Ankara Üniversitesi çalışanları olarak alın terimizin karşılığının bölünerek parça parça ödenmesini kabul etmiyoruz. Bu uygulama yalnızca bizleri mağdur etmekle kalmamakta, aynı zamanda Ankara Üniversitesi hastanelerinde iş barışını da bozmaktadır. Bizler artık taşeron değiliz; Ankara Üniversitesi’nin sağlık işçileriyiz ve eşit işe eşit hak istiyoruz. Bordrolarımıza yansıtılan ücretlerin tamamının bir an önce ödenmesini talep ediyoruz.
Aylar süren toplu sözleşme görüşmelerini bekledik, 2024’ün ücretleri ile çalışmaya devam ettik. Buna rağmen sabahın karanlığında Ankara Üniversitesi’ne gelerek işimizin başına gidiyor, baskılara, mobbinglere, iş yükünün adaletsiz paylaşımına ve liyakatsiz yöneticilerin keyfi uygulamalarına rağmen görevlerimizi eksiksiz yerine getiriyoruz.

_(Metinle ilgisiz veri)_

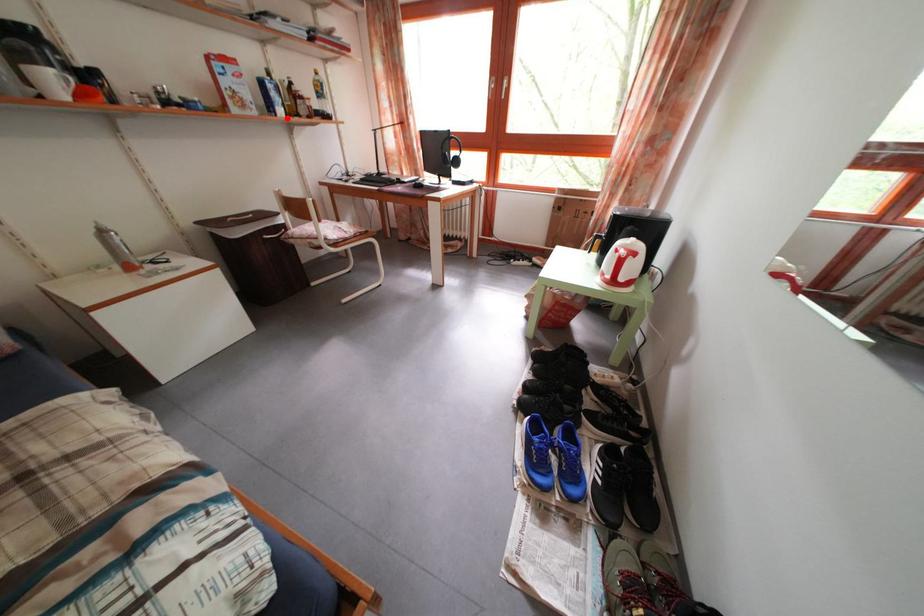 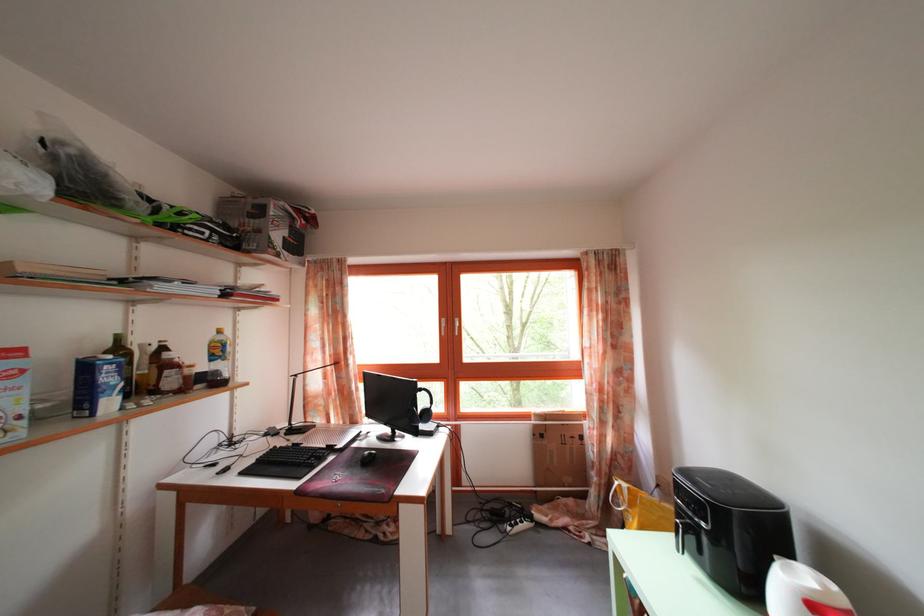 Where in the second image is the point corresponding to the highlighted location from the first image?

(117, 410)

Geçim sıkıntısı, artan kiralar, kredi borçları ve çocuklarımızın eğitim masraflarıyla boğuşurken, emeğimizin karşılığını taksitle ödemeye kalkmanız asla kabul edilemez. Ankara Üniversitesi yöneticilerini uyarıyoruz: Taleplerimiz karşılanmadığı takdirde emeğimizden gelen gücümüzü kullanmaktan çekinmeyeceğiz ve yasal yollara başvuracağız.
Unutulmasın ki, mahkeme kadıya mülk değildir; sizler gideceksiniz, biz Ankara Üniversitesi emekçileri kalacağız. Nasıl ki bordrolarımıza almadığımız ücretleri yansıtıp vergisini peşin kestiyseniz, ödemelerimizi de eksiksiz ve derhal yapın.